▸ **TASK STATEMENT**
What lines in the entries below contain the word "create"? Copy all of them.

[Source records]
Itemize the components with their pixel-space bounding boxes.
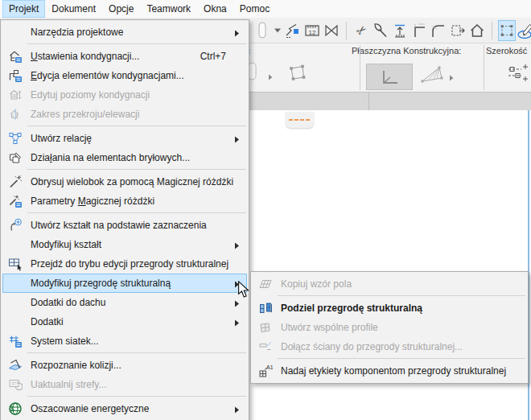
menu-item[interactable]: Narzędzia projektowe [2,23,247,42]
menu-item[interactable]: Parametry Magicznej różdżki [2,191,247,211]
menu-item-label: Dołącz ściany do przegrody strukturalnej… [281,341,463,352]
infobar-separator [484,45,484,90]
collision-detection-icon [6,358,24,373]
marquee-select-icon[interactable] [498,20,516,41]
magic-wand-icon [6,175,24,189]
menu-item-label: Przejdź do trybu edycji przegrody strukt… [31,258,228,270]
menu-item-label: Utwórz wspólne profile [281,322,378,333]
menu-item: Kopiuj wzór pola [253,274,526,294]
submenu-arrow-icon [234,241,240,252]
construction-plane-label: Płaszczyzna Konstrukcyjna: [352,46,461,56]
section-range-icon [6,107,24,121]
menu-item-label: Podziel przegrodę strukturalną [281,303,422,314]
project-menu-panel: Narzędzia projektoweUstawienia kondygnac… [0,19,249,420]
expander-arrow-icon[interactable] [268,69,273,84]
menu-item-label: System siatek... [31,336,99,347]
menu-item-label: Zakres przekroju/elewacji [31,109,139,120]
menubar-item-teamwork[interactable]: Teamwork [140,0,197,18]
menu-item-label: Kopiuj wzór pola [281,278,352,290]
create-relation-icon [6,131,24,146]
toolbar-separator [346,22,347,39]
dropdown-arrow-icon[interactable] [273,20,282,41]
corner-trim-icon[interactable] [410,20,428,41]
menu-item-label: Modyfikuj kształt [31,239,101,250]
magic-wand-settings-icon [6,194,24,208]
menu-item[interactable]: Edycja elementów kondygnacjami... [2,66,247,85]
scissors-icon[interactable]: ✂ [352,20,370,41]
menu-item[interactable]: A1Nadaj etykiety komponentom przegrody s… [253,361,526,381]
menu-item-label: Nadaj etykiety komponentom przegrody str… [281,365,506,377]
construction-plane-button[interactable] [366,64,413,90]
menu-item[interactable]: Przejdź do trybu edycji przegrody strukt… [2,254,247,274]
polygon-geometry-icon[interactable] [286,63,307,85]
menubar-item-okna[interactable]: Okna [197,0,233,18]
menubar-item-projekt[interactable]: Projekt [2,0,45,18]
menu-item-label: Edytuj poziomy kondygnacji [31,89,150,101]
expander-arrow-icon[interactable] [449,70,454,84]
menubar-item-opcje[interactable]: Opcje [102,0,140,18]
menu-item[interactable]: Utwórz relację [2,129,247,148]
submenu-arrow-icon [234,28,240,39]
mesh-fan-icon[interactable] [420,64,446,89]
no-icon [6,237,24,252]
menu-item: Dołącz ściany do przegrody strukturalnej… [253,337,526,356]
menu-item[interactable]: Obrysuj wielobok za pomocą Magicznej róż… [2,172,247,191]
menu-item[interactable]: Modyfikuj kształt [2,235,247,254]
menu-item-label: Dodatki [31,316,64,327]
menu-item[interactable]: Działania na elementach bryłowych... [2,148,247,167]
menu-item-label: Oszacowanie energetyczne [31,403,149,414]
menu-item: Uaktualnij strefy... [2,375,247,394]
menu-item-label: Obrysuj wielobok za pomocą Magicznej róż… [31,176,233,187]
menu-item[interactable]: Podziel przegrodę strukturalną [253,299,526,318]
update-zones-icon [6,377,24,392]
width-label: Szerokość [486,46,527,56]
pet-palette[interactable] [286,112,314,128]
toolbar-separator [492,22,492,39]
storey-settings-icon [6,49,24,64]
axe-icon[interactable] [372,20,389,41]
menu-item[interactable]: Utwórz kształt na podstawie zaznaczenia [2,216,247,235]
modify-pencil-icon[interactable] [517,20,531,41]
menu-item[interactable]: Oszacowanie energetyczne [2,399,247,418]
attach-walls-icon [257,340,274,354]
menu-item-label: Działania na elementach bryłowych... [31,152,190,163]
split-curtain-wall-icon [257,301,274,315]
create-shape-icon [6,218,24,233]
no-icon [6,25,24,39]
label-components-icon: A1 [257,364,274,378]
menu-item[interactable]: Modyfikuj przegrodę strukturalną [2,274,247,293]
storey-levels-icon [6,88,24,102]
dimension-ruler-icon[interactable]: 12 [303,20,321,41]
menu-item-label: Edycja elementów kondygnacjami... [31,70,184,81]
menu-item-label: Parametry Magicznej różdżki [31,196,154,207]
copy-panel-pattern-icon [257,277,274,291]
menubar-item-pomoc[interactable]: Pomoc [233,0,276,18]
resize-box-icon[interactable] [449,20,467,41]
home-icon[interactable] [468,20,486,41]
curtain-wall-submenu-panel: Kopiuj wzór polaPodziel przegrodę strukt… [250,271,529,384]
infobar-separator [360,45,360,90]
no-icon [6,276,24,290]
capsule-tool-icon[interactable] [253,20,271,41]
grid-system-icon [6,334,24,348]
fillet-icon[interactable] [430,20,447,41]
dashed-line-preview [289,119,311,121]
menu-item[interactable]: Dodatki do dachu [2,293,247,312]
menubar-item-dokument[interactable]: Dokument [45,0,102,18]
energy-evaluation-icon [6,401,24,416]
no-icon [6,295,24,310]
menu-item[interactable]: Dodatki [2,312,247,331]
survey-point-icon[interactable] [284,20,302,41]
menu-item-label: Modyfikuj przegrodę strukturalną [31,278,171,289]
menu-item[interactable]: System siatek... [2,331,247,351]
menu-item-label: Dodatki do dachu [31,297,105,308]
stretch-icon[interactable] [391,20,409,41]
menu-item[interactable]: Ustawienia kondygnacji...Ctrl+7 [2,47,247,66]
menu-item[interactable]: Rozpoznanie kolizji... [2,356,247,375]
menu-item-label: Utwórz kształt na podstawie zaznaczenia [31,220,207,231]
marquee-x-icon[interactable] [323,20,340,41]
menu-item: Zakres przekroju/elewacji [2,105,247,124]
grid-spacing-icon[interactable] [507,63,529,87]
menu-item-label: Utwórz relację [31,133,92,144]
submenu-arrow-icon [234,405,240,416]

...

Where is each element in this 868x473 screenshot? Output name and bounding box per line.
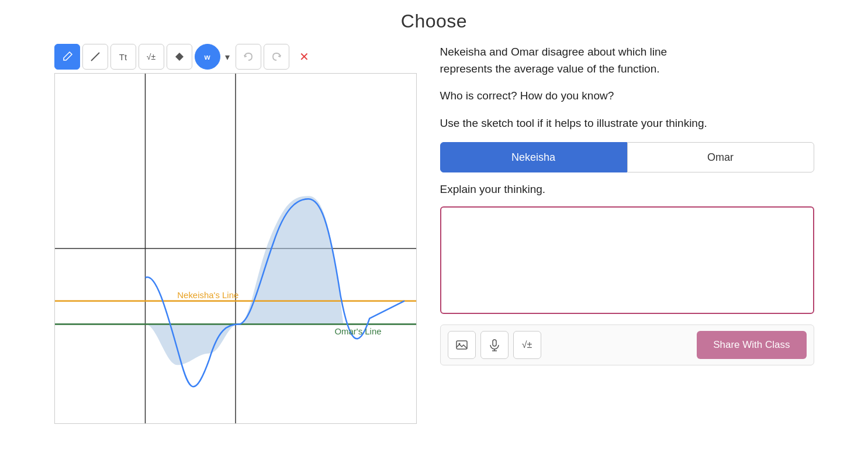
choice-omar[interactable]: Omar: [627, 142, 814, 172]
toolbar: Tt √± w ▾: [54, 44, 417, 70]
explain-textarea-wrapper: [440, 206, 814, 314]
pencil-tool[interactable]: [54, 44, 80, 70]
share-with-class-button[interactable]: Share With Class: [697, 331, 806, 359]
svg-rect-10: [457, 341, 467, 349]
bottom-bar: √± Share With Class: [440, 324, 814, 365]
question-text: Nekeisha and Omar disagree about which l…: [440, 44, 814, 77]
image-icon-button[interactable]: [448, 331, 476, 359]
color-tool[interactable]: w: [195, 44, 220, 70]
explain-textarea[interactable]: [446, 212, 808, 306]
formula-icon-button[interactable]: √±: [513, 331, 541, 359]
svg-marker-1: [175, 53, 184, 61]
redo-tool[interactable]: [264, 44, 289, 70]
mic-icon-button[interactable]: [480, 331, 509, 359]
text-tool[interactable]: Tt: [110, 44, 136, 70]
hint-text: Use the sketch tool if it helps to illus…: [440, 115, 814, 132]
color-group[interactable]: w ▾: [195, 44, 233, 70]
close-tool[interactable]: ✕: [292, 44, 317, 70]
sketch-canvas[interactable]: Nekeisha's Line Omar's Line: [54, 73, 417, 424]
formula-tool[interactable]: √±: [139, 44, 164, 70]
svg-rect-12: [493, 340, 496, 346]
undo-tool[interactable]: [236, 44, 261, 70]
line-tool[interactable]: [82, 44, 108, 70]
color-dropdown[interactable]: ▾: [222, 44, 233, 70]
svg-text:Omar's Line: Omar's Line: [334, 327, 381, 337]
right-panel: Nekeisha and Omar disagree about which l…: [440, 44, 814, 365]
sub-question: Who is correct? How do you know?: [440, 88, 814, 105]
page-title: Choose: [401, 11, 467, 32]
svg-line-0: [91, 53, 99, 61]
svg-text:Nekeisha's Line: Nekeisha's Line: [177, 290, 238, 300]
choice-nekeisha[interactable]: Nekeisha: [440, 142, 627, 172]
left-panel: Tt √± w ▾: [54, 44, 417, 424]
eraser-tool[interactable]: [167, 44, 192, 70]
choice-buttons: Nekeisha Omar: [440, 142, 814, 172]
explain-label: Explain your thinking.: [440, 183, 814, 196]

▸ **WRITTEN SOLUTION**
create-relation-icon [6,131,24,146]
create-shape-icon [6,218,24,233]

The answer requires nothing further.